* [How to complete this task]: Find the word "validation" in the listing, and copy out each line where it turns up.

* [Information given]:

*** Block opens ***

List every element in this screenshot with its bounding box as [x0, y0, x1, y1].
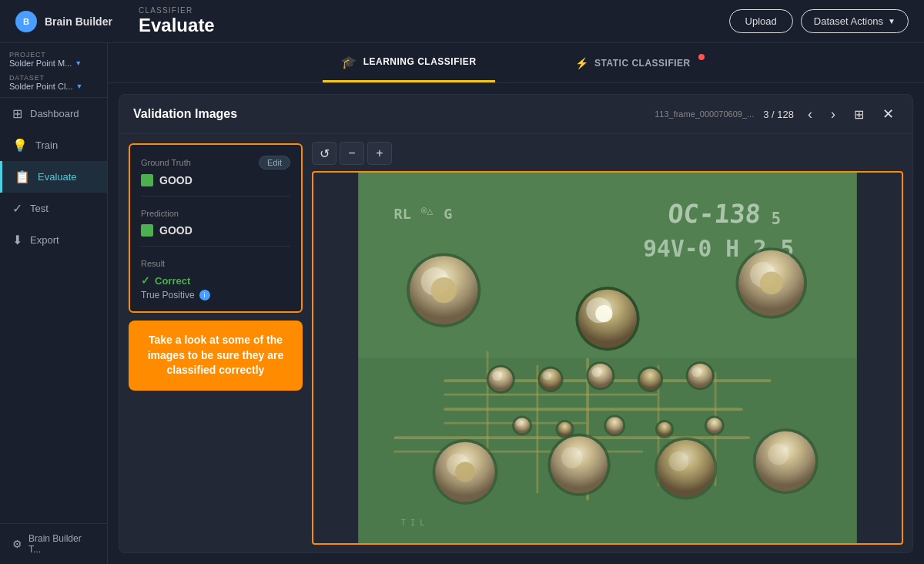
active-dot-icon	[698, 54, 705, 60]
sidebar-item-label: Test	[30, 203, 49, 214]
checkmark-icon: ✓	[141, 274, 150, 287]
prediction-color-badge	[141, 224, 153, 237]
dataset-label: DATASET	[9, 74, 98, 82]
chevron-down-icon: ▼	[888, 17, 896, 25]
sidebar-item-label: Train	[35, 139, 58, 151]
dataset-chevron-icon: ▼	[76, 82, 83, 90]
sidebar-item-test[interactable]: ✓ Test	[0, 193, 107, 224]
settings-icon: ⚙	[12, 538, 22, 550]
app-name: Brain Builder	[45, 15, 112, 28]
sidebar-bottom-settings[interactable]: ⚙ Brain Builder T...	[0, 524, 107, 564]
prediction-section: Prediction GOOD	[141, 206, 290, 237]
test-icon: ✓	[12, 201, 22, 216]
dataset-actions-button[interactable]: Dataset Actions ▼	[801, 9, 909, 33]
project-label: PROJECT	[9, 51, 98, 59]
image-wrapper: OC-138 5 94V-0 H 2.5 RL ®△ G	[312, 171, 903, 545]
ground-truth-color-badge	[141, 174, 153, 186]
close-button[interactable]: ✕	[878, 104, 899, 124]
upload-button[interactable]: Upload	[729, 9, 793, 33]
edit-button[interactable]: Edit	[259, 156, 290, 170]
prediction-label: Prediction	[141, 209, 179, 218]
tab-label: STATIC CLASSIFIER	[594, 58, 691, 69]
sidebar-item-label: Dashboard	[30, 108, 79, 119]
dashboard-icon: ⊞	[12, 106, 22, 121]
sidebar-item-export[interactable]: ⬇ Export	[0, 224, 107, 256]
validation-count: 3 / 128	[763, 109, 794, 120]
page-title: Evaluate	[139, 15, 729, 36]
result-label: Result	[141, 259, 165, 268]
sidebar-item-label: Export	[30, 234, 59, 246]
learning-classifier-icon: 🎓	[341, 55, 357, 69]
next-image-button[interactable]: ›	[826, 105, 840, 124]
prediction-value: GOOD	[159, 224, 192, 237]
grid-view-button[interactable]: ⊞	[849, 106, 869, 123]
result-correct: ✓ Correct	[141, 274, 290, 287]
classifier-label: CLASSIFIER	[139, 6, 729, 15]
sidebar-item-train[interactable]: 💡 Train	[0, 129, 107, 161]
static-classifier-icon: ⚡	[575, 57, 589, 69]
brain-builder-logo: B	[15, 11, 37, 32]
info-card: Ground Truth Edit GOOD	[129, 143, 303, 313]
result-type: True Positive i	[141, 290, 290, 300]
dataset-actions-label: Dataset Actions	[814, 15, 883, 27]
tab-static-classifier[interactable]: ⚡ STATIC CLASSIFIER	[557, 46, 709, 80]
ground-truth-section: Ground Truth Edit GOOD	[141, 156, 290, 186]
validation-images-title: Validation Images	[133, 107, 237, 121]
tab-learning-classifier[interactable]: 🎓 LEARNING CLASSIFIER	[323, 44, 494, 82]
tab-label: LEARNING CLASSIFIER	[363, 56, 477, 67]
rotate-button[interactable]: ↺	[312, 142, 336, 165]
export-icon: ⬇	[12, 233, 22, 247]
sidebar-item-dashboard[interactable]: ⊞ Dashboard	[0, 98, 107, 129]
train-icon: 💡	[12, 138, 28, 153]
prev-image-button[interactable]: ‹	[803, 105, 817, 124]
dataset-value[interactable]: Solder Point Cl... ▼	[9, 82, 98, 91]
settings-label: Brain Builder T...	[28, 533, 95, 555]
sidebar-item-evaluate[interactable]: 📋 Evaluate	[0, 161, 107, 193]
zoom-in-button[interactable]: +	[367, 142, 392, 165]
info-icon[interactable]: i	[199, 290, 210, 300]
zoom-out-button[interactable]: −	[340, 142, 364, 165]
svg-rect-72	[358, 173, 857, 543]
project-chevron-icon: ▼	[75, 59, 82, 67]
tooltip-text: Take a look at some of the images to be …	[142, 333, 289, 378]
result-section: Result ✓ Correct True Positive i	[141, 256, 290, 300]
validation-filename: 113_frame_000070609_...	[654, 109, 754, 119]
image-controls: ↺ − +	[312, 142, 903, 165]
pcb-image: OC-138 5 94V-0 H 2.5 RL ®△ G	[313, 173, 902, 543]
evaluate-icon: 📋	[15, 170, 30, 184]
sidebar-item-label: Evaluate	[38, 171, 77, 183]
ground-truth-value: GOOD	[159, 174, 192, 186]
project-value[interactable]: Solder Point M... ▼	[9, 59, 98, 68]
ground-truth-label: Ground Truth	[141, 158, 191, 167]
tooltip-box: Take a look at some of the images to be …	[129, 321, 303, 391]
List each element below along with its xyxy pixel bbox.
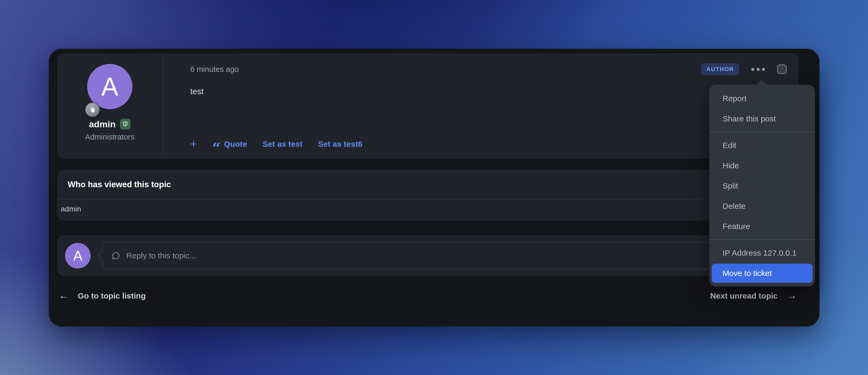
who-viewed-title: Who has viewed this topic	[57, 170, 799, 200]
menu-item-delete[interactable]: Delete	[709, 196, 815, 216]
who-viewed-panel: Who has viewed this topic admin	[57, 170, 799, 221]
menu-item-ip-address[interactable]: IP Address 127.0.0.1	[709, 243, 815, 263]
set-as-test-button[interactable]: Set as test	[262, 139, 302, 149]
post-actions-row: + “ Quote Set as test Set as test6	[190, 139, 787, 149]
author-avatar-wrap: A	[87, 64, 132, 109]
post-header-controls: AUTHOR	[701, 63, 787, 75]
post-options-button[interactable]	[750, 65, 766, 73]
menu-item-move-to-ticket[interactable]: Move to ticket	[712, 264, 813, 283]
post-header: 6 minutes ago AUTHOR	[190, 63, 787, 75]
viewer-name[interactable]: admin	[57, 200, 799, 221]
post-select-checkbox[interactable]	[777, 64, 787, 74]
quote-label: Quote	[224, 139, 247, 149]
menu-item-share-this-post[interactable]: Share this post	[709, 109, 815, 129]
quote-button[interactable]: “ Quote	[212, 139, 247, 149]
post-main: 6 minutes ago AUTHOR test + “ Quote Set …	[163, 53, 799, 159]
chat-bubble-icon	[111, 251, 120, 260]
reply-placeholder: Reply to this topic...	[126, 251, 196, 260]
post-timestamp[interactable]: 6 minutes ago	[190, 65, 239, 74]
set-as-test6-button[interactable]: Set as test6	[318, 139, 363, 149]
menu-divider	[709, 132, 815, 132]
menu-item-edit[interactable]: Edit	[709, 135, 815, 156]
administrator-shield-badge	[120, 119, 130, 129]
author-name-row: admin	[89, 119, 130, 129]
next-unread-topic-link[interactable]: Next unread topic →	[710, 291, 797, 301]
post-content: test	[190, 87, 787, 139]
go-to-topic-listing-link[interactable]: ← Go to topic listing	[59, 291, 146, 301]
menu-divider	[709, 240, 815, 240]
go-to-topic-listing-label: Go to topic listing	[78, 291, 146, 301]
next-unread-topic-label: Next unread topic	[710, 291, 778, 301]
author-group: Administrators	[85, 133, 134, 142]
menu-item-split[interactable]: Split	[709, 176, 815, 196]
waving-hand-badge-icon	[85, 102, 100, 117]
post: A admin	[57, 53, 799, 159]
menu-item-hide[interactable]: Hide	[709, 156, 815, 176]
desktop-background: A admin	[0, 0, 868, 375]
reply-avatar: A	[65, 243, 91, 269]
author-name[interactable]: admin	[89, 119, 116, 129]
menu-item-report[interactable]: Report	[709, 88, 815, 109]
reply-input[interactable]: Reply to this topic...	[102, 242, 789, 270]
reply-box: A Reply to this topic...	[57, 236, 799, 276]
topic-footer-nav: ← Go to topic listing Next unread topic …	[57, 291, 799, 301]
post-author-pane: A admin	[57, 53, 163, 159]
post-options-menu: Report Share this post Edit Hide Split D…	[709, 85, 815, 287]
topic-page-card: A admin	[49, 49, 819, 326]
author-flag-badge: AUTHOR	[701, 63, 739, 75]
menu-item-feature[interactable]: Feature	[709, 216, 815, 237]
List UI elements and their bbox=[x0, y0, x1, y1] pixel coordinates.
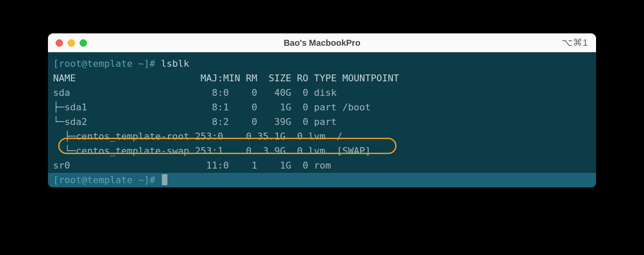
tab-shortcut: ⌥⌘1 bbox=[562, 37, 588, 48]
window-title: Bao's MacbookPro bbox=[283, 38, 360, 48]
command: lsblk bbox=[161, 58, 189, 69]
cursor-icon bbox=[162, 174, 167, 185]
output-row: sr0 11:0 1 1G 0 rom bbox=[48, 158, 596, 173]
prompt-line-2: [root@template ~]# bbox=[48, 173, 596, 187]
terminal-body[interactable]: [root@template ~]# lsblk NAME MAJ:MIN RM… bbox=[48, 52, 596, 187]
prompt-2: [root@template ~]# bbox=[53, 175, 155, 185]
output-row: sda 8:0 0 40G 0 disk bbox=[48, 86, 596, 100]
output-row: └─sda2 8:2 0 39G 0 part bbox=[48, 115, 596, 129]
titlebar[interactable]: Bao's MacbookPro ⌥⌘1 bbox=[48, 33, 596, 52]
output-row: ├─centos_template-root 253:0 0 35.1G 0 l… bbox=[48, 129, 596, 144]
prompt-line-1: [root@template ~]# lsblk bbox=[48, 56, 596, 71]
traffic-lights bbox=[56, 39, 87, 47]
close-icon[interactable] bbox=[56, 39, 63, 47]
output-row-highlighted: └─centos_template-swap 253:1 0 3.9G 0 lv… bbox=[48, 144, 596, 158]
terminal-window: Bao's MacbookPro ⌥⌘1 [root@template ~]# … bbox=[48, 33, 596, 187]
minimize-icon[interactable] bbox=[68, 39, 75, 47]
output-row: ├─sda1 8:1 0 1G 0 part /boot bbox=[48, 100, 596, 115]
output-header: NAME MAJ:MIN RM SIZE RO TYPE MOUNTPOINT bbox=[48, 71, 596, 86]
maximize-icon[interactable] bbox=[80, 39, 87, 47]
prompt-1: [root@template ~]# bbox=[53, 58, 155, 69]
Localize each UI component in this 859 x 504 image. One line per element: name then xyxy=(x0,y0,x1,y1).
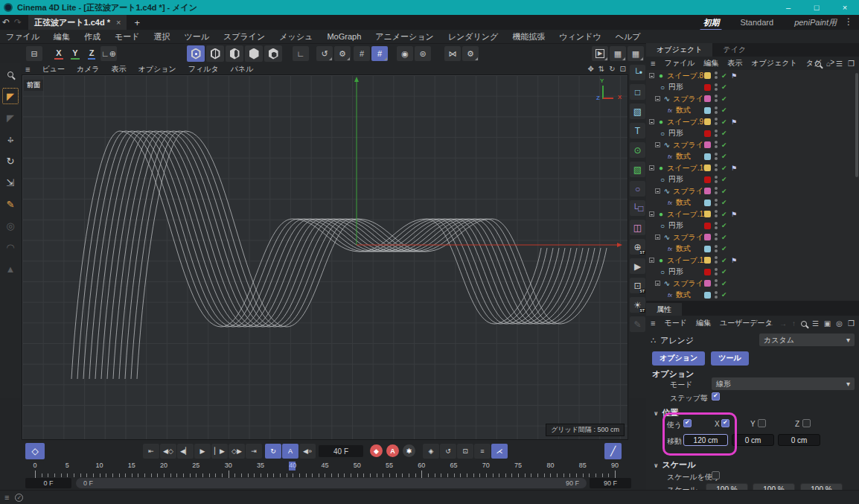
texture-mode-button[interactable] xyxy=(226,45,243,62)
menu-item-11[interactable]: 機能拡張 xyxy=(512,31,545,42)
object-name[interactable]: 円形 xyxy=(668,128,683,138)
tree-row-sweep[interactable]: ●スイープ.8✔⚑ xyxy=(646,70,859,82)
tab-options[interactable]: オプション xyxy=(652,351,705,366)
layer-color-swatch[interactable] xyxy=(704,280,711,287)
tree-row-formula[interactable]: fx数式✔ xyxy=(646,243,859,255)
fcurve-editor-button[interactable]: ╱ xyxy=(604,443,622,459)
menu-item-0[interactable]: ビュー xyxy=(42,64,64,74)
visibility-dots-icon[interactable] xyxy=(715,268,718,271)
stage-object-button[interactable]: ▶ xyxy=(630,258,645,274)
snap-enable-button[interactable]: ◉ xyxy=(397,46,413,61)
tree-scrollbar[interactable] xyxy=(855,73,858,177)
collapse-icon[interactable] xyxy=(655,96,660,101)
enable-check-icon[interactable]: ✔ xyxy=(721,141,727,149)
sky-object-button[interactable]: ⊕ST xyxy=(630,239,645,255)
tree-row-sweep[interactable]: ●スイープ.10✔⚑ xyxy=(646,162,859,174)
live-selection-tool[interactable]: ◤ xyxy=(2,88,19,104)
render-settings-button[interactable]: ▦ xyxy=(628,46,644,61)
visibility-dots-icon[interactable] xyxy=(715,256,718,259)
tab-tool[interactable]: ツール xyxy=(711,351,748,366)
axis-mode-button[interactable]: ∟ xyxy=(293,46,309,61)
object-name[interactable]: 円形 xyxy=(668,174,683,185)
visibility-dots-icon[interactable] xyxy=(715,233,718,236)
popout-icon[interactable]: ❐ xyxy=(848,319,855,328)
prev-frame-button[interactable]: ◀▏ xyxy=(177,444,194,459)
layout-menu-icon[interactable]: ⋮ xyxy=(844,16,853,27)
snap-grid-quantize-button[interactable]: # xyxy=(371,46,388,61)
menu-item-1[interactable]: カメラ xyxy=(77,64,100,74)
visibility-dots-icon[interactable] xyxy=(715,106,718,109)
visibility-dots-icon[interactable] xyxy=(715,141,718,144)
viewport-menu-icon[interactable]: ≡ xyxy=(25,65,30,74)
viewport-canvas[interactable]: 前面 Y X Z グリッド間隔 : 500 cm xyxy=(22,74,628,440)
status-menu-icon[interactable]: ≡ xyxy=(4,493,9,502)
circle-tool[interactable]: ◎ xyxy=(2,217,19,234)
menu-item-5[interactable]: パネル xyxy=(231,64,254,74)
menu-item-3[interactable]: オプション xyxy=(138,64,176,74)
enable-check-icon[interactable]: ✔ xyxy=(721,222,727,229)
tree-row-sweep[interactable]: ●スイープ.11✔⚑ xyxy=(646,208,859,220)
enable-check-icon[interactable]: ✔ xyxy=(721,83,727,91)
pla-record-button[interactable]: ⋌ xyxy=(491,444,508,459)
keyframe-nav-button[interactable]: ◈ xyxy=(423,444,439,459)
position-section-header[interactable]: ∨位置 xyxy=(654,407,679,418)
tool-options-button[interactable]: ⚙ xyxy=(462,46,479,61)
visibility-dots-icon[interactable] xyxy=(715,291,718,294)
menu-item-1[interactable]: 編集 xyxy=(54,31,70,42)
x-axis-lock-button[interactable]: X xyxy=(52,46,66,61)
minimize-button[interactable]: – xyxy=(774,0,802,15)
visibility-dots-icon[interactable] xyxy=(715,118,718,121)
uv-pencil-button[interactable]: ✎ xyxy=(630,316,645,332)
loop-button[interactable]: ↻ xyxy=(265,444,281,459)
lock-icon[interactable]: ▣ xyxy=(824,319,831,328)
search-icon[interactable] xyxy=(815,61,821,67)
menu-item-4[interactable]: フィルタ xyxy=(188,64,219,74)
menu-item-9[interactable]: アニメーション xyxy=(375,31,434,42)
layer-color-swatch[interactable] xyxy=(704,176,711,183)
enable-check-icon[interactable]: ✔ xyxy=(721,118,727,126)
layer-color-swatch[interactable] xyxy=(704,118,711,125)
enable-check-icon[interactable]: ✔ xyxy=(721,257,727,264)
parameter-record-button[interactable]: ≡ xyxy=(474,444,491,459)
menu-item-13[interactable]: ヘルプ xyxy=(616,31,641,42)
layout-tab-0[interactable]: 初期 xyxy=(703,17,719,28)
y-checkbox[interactable] xyxy=(758,419,766,427)
snap-grid-button[interactable]: # xyxy=(354,46,370,61)
menu-item-10[interactable]: レンダリング xyxy=(448,31,499,42)
back-icon[interactable]: ← xyxy=(767,319,774,328)
menu-item-2[interactable]: 作成 xyxy=(84,31,100,42)
layer-color-swatch[interactable] xyxy=(704,257,711,264)
collapse-icon[interactable] xyxy=(655,188,660,194)
visibility-dots-icon[interactable] xyxy=(715,187,718,190)
object-name[interactable]: スイープ.12 xyxy=(667,255,708,266)
per-step-checkbox[interactable] xyxy=(712,392,720,401)
current-frame-field[interactable]: 40 F xyxy=(319,445,363,457)
redo-button[interactable]: ↷ xyxy=(12,17,24,28)
menu-item-5[interactable]: ツール xyxy=(185,31,210,42)
workplane-mode-button[interactable] xyxy=(245,45,263,62)
y-axis-lock-button[interactable]: Y xyxy=(68,46,82,61)
rotate-view-icon[interactable]: ↻ xyxy=(609,65,615,73)
dolly-view-icon[interactable]: ⇅ xyxy=(598,65,604,73)
menu-item-3[interactable]: モード xyxy=(115,31,140,42)
tree-row-spline[interactable]: ∿スプライン✔ xyxy=(646,278,859,290)
object-name[interactable]: 数式 xyxy=(676,151,691,162)
enable-check-icon[interactable]: ✔ xyxy=(721,106,727,114)
object-name[interactable]: スイープ.11 xyxy=(667,209,707,220)
target-icon[interactable]: ◎ xyxy=(836,319,843,328)
menu-item-7[interactable]: メッシュ xyxy=(279,31,313,42)
tab-attributes[interactable]: 属性 xyxy=(646,303,682,316)
enable-check-icon[interactable]: ✔ xyxy=(721,153,727,160)
capsule-object-button[interactable]: ○ xyxy=(630,181,645,197)
visibility-dots-icon[interactable] xyxy=(715,279,718,282)
move-y-field[interactable]: 0 cm xyxy=(732,434,774,446)
frame-ruler[interactable]: 051015202530354045505560657075808590 xyxy=(0,460,646,472)
goto-end-button[interactable]: ⇥ xyxy=(246,444,262,459)
use-scale-checkbox[interactable] xyxy=(712,471,720,479)
enable-check-icon[interactable]: ✔ xyxy=(721,95,727,103)
play-button[interactable]: ▶ xyxy=(194,444,211,459)
pan-view-icon[interactable]: ✥ xyxy=(587,65,593,73)
filter-icon[interactable]: ☰ xyxy=(812,319,819,328)
collapse-icon[interactable] xyxy=(649,211,654,217)
generator-cube-button[interactable]: ▧ xyxy=(630,162,645,177)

*** Block closes ***

* [Completed task]:
validation-count: 3 / 128	[763, 109, 794, 120]
validation-images-title: Validation Images	[133, 107, 237, 121]
validation-filename: 113_frame_000070609_...	[654, 109, 754, 119]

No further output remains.